By Teddy Zee
Television is no longer black and white. I know this may not sound like news to many of you, but take a look at prime time these days. More Asians are starring in top shows on network TV. The conclusion is both simple and profound: Diversity on the screen is good for business.
But this revelation is only starting to take hold. Just six years ago, it was hard to find any Asian actors in prime time. In fact, there were only two, Lucy Liu on “Ally McBeal” and B.D. Wong on “Oz.” Today the impressive list includes Sandra Oh on “Grey’s Anatomy”; Daniel Dae Kim, Yunjin Kim and Naveen Andrews on “Lost”; Mindy Kaling on “The Office”; Parminder Nagra on “ER”; Ravi Kapoor on “Crossing Jordan”; Will Yun Lee on “Thief”; Grace Park on “Battlestar Galactica”; Masi Oka, Sendhil Ramamurthy and James Kyson Lee on “Heroes”; Lauren Tom in “Men in Trees”; and Keiko Agena on “Gilmore Girls.” With Asian American actors playing a big part in the success of these shows, audiences have spoken. They want diversity!
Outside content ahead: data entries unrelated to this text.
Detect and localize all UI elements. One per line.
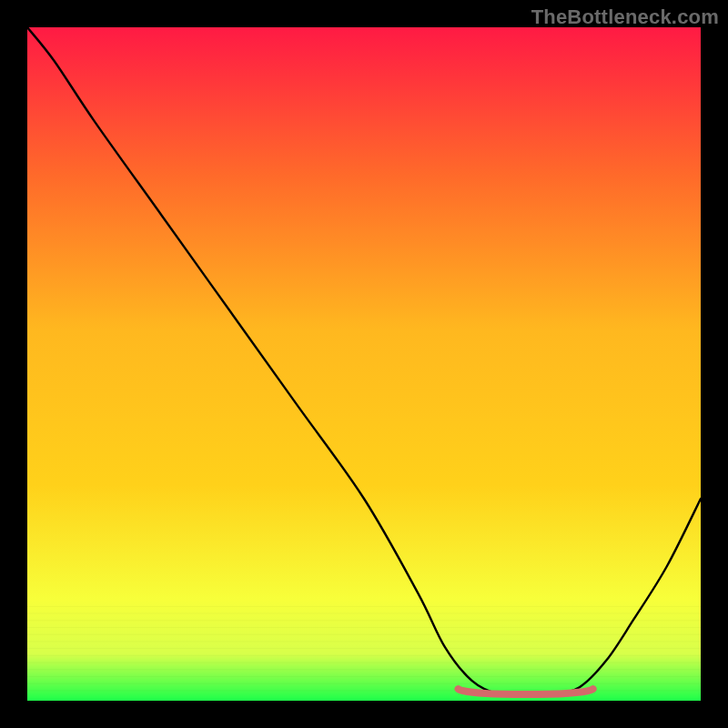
gradient-rect [27, 27, 701, 701]
chart-container: TheBottleneck.com [0, 0, 728, 728]
watermark-text: TheBottleneck.com [531, 5, 719, 29]
gradient-background [27, 27, 701, 701]
plot-area [27, 27, 701, 701]
chart-svg [27, 27, 701, 701]
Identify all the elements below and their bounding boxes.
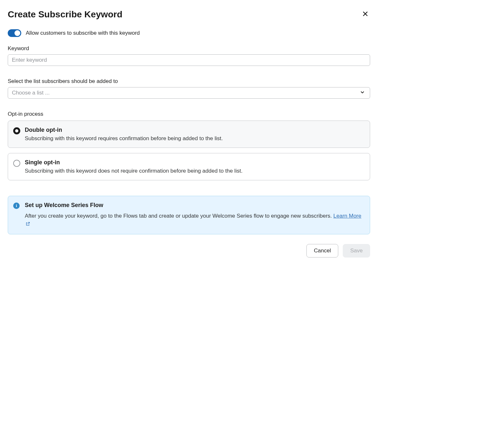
optin-title: Double opt-in [25,127,223,133]
external-link-icon [25,221,30,227]
optin-title: Single opt-in [25,159,243,166]
keyword-input[interactable] [8,54,370,66]
dialog-title: Create Subscribe Keyword [8,9,122,20]
radio-selected-icon [13,127,20,134]
save-button[interactable]: Save [343,244,370,258]
close-button[interactable] [360,9,370,20]
radio-unselected-icon [13,160,20,167]
info-body: After you create your keyword, go to the… [25,212,364,228]
optin-desc: Subscribing with this keyword requires c… [25,135,223,142]
optin-option-double[interactable]: Double opt-in Subscribing with this keyw… [8,121,370,148]
close-icon [362,10,369,18]
chevron-down-icon [359,89,365,96]
toggle-label: Allow customers to subscribe with this k… [26,30,140,36]
list-label: Select the list subscribers should be ad… [8,78,370,85]
optin-option-single[interactable]: Single opt-in Subscribing with this keyw… [8,153,370,180]
info-title: Set up Welcome Series Flow [25,202,364,209]
info-icon: i [13,203,20,209]
optin-section-label: Opt-in process [8,111,370,117]
allow-subscribe-toggle[interactable] [8,29,21,37]
cancel-button[interactable]: Cancel [306,244,338,258]
welcome-series-info: i Set up Welcome Series Flow After you c… [8,196,370,234]
list-select[interactable]: Choose a list ... [8,87,370,99]
optin-desc: Subscribing with this keyword does not r… [25,168,243,174]
keyword-label: Keyword [8,45,370,52]
list-placeholder: Choose a list ... [12,90,50,96]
However, in this case the egg comes before the chicken. Such visible changes could not have happened without advocates within the networks and studios. As you probably know, the new head of Lifetime is an Asian American woman who ran ABC’s successful slate of reality programs. Top casting executives at ABC and NBC are Asian Americans. The person supervising Fox’s monster hit “American Idol” is Asian American. So are producers of The CW’s “America’s Top Model” and Fox’s “The Simpsons.” And every major studio and network now has a diversity officer in place.
Unfortunately, not all the news is good. A recent Writers Guild of America report had a familiar ring to it. Its key findings show 40 percent of all TV shows during the 2005-06 season did not employ a single minority writer and the percentage of non-white writers in Hollywood was actually down from 2004 to 2005. This trend likely will continue with the cancellation of several minority-themed shows that came out of the recent merger of UPN and The WB into The CW.
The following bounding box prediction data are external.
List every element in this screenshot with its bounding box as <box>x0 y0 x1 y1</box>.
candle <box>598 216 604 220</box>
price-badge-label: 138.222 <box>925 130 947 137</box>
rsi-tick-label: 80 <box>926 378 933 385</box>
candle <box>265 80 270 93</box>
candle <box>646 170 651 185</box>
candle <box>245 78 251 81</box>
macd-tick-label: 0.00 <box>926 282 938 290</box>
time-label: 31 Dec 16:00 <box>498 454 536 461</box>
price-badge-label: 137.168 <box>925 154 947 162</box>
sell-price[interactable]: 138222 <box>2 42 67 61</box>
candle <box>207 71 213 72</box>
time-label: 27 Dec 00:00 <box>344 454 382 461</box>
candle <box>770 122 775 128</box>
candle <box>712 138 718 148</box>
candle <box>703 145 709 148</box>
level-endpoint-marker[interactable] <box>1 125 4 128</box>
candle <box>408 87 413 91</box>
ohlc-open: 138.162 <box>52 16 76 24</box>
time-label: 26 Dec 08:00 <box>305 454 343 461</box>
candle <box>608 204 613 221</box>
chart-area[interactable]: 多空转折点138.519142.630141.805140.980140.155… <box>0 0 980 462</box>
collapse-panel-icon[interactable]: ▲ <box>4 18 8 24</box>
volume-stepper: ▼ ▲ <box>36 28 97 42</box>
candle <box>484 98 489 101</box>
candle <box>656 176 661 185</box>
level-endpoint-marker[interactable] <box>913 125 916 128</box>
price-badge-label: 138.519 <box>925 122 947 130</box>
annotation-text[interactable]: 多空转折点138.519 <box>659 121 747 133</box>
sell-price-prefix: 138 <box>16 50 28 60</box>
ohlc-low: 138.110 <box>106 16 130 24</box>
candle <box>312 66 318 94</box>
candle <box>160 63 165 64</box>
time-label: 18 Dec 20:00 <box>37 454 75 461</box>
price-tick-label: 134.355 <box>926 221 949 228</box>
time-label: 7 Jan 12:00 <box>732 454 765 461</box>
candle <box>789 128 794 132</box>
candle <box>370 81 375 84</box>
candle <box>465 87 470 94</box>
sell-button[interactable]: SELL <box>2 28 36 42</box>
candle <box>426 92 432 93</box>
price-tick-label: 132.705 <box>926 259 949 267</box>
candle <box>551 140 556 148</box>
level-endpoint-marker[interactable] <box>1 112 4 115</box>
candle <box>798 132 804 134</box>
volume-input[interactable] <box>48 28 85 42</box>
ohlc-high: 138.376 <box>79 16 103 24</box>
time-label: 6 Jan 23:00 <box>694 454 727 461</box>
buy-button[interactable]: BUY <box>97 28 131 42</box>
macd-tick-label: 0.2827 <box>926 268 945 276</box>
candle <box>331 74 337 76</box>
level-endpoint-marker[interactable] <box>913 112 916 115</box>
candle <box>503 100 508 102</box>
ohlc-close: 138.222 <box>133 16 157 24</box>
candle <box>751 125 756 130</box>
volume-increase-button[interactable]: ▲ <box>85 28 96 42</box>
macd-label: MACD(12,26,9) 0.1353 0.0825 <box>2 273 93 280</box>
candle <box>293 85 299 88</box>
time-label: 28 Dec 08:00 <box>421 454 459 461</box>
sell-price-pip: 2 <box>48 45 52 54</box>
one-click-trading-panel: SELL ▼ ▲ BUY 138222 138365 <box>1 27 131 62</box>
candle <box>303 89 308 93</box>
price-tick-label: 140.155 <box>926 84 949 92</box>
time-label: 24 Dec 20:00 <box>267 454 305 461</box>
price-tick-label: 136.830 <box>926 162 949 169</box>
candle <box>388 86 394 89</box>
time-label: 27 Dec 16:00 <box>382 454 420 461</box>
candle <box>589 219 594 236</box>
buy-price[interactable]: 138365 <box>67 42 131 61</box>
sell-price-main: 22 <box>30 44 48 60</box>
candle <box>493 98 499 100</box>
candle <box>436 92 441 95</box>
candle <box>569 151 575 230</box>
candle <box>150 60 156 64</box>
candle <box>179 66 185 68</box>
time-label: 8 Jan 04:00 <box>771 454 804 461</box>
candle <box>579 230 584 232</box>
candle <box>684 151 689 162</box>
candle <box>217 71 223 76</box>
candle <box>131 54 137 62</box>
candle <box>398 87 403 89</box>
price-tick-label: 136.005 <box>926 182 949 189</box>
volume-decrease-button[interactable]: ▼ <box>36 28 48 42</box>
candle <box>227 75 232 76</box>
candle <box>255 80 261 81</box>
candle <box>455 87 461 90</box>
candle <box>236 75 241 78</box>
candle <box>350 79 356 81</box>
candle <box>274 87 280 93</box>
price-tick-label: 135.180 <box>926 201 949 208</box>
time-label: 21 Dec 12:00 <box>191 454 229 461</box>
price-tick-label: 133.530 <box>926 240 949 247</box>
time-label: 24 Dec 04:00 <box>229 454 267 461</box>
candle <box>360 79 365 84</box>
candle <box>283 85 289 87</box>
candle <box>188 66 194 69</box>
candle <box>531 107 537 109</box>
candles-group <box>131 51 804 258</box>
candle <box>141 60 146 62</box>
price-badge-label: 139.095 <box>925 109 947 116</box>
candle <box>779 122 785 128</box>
When we say diversity, what we are really saying is that the composition of faces on television (and behind the camera) should accurately reflect the world in which we live. All you have to do is walk down the street to understand that the face of America is changing. The country is a true melting pot, where the aggregate of minorities is quickly becoming a very visible majority.
Asian Americans are one of the fastest-growing ethnic groups in this country. With higher education and household incomes, Asian American buying power is estimated to reach $526 billion by 2008. This has motivated companies like JCPenney, State Farm, AT&T and Anheuser-Busch to set aside budgets to reach this audience. In fact, all of these advertisers are major sponsors of the upcoming “Asian Excellence Awards,” which will air May 28 on AZN Television, a Comcast-owned cable television channel targeting Asian Americans.
Of course, cable television was way ahead of the pack in its foresight and recognition of this audience as being underserved. A number of single-language networks serving various Asian expatriate communities have cropped up and gained subscribers over the years. AZN plays to Asian Americas, the majority of whom speak English and are entrenched in American culture, but want to remain in touch with their Asian heritage and see themselves on television. By providing a national platform to reach Asian Americans, channels like AZN not only serve the community, but make it easy for Madison Avenue to reach a highly desirable market.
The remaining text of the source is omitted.